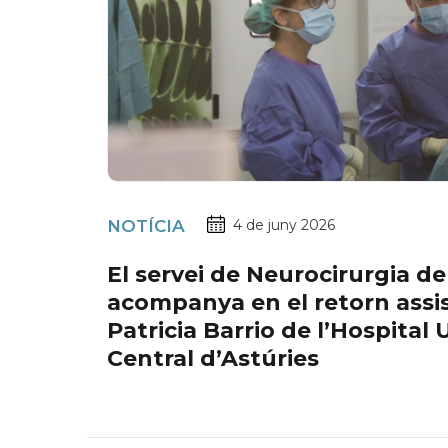
NOTÍCIA
4 de juny 2026
El servei de Neurocirurgia de
acompanya en el retorn assis
Patricia Barrio de l’Hospital 
Central d’Astúries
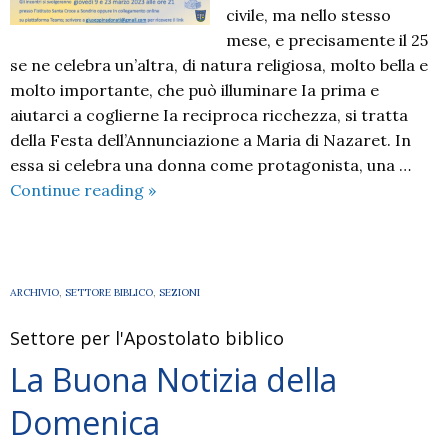
civile, ma nello stesso
mese, e precisamente il 25
se ne celebra un’altra, di natura religiosa, molto bella e
molto importante, che può illuminare Ia prima e
aiutarci a coglierne Ia reciproca ricchezza, si tratta
della Festa dell’Annunciazione a Maria di Nazaret. In
essa si celebra una donna come protagonista, una …
La
Continue reading
»
donna
nella
Bibbia
e
ARCHIVIO
,
SETTORE BIBLICO
,
SEZIONI
nell’arte
Settore per l'Apostolato biblico
La Buona Notizia della
Domenica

________

Line for line, retype the material exactly, omitting any pictures.

NOTÍCIA
4 de juny 2026
El servei de Neurocirurgia de
acompanya en el retorn assis
Patricia Barrio de l’Hospital 
Central d’Astúries
civile, ma nello stesso
mese, e precisamente il 25
se ne celebra un’altra, di natura religiosa, molto bella e
molto importante, che può illuminare Ia prima e
aiutarci a coglierne Ia reciproca ricchezza, si tratta
della Festa dell’Annunciazione a Maria di Nazaret. In
essa si celebra una donna come protagonista, una …
La
Continue reading
»
donna
nella
Bibbia
e
ARCHIVIO
,
SETTORE BIBLICO
,
SEZIONI
nell’arte
Settore per l'Apostolato biblico
La Buona Notizia della
Domenica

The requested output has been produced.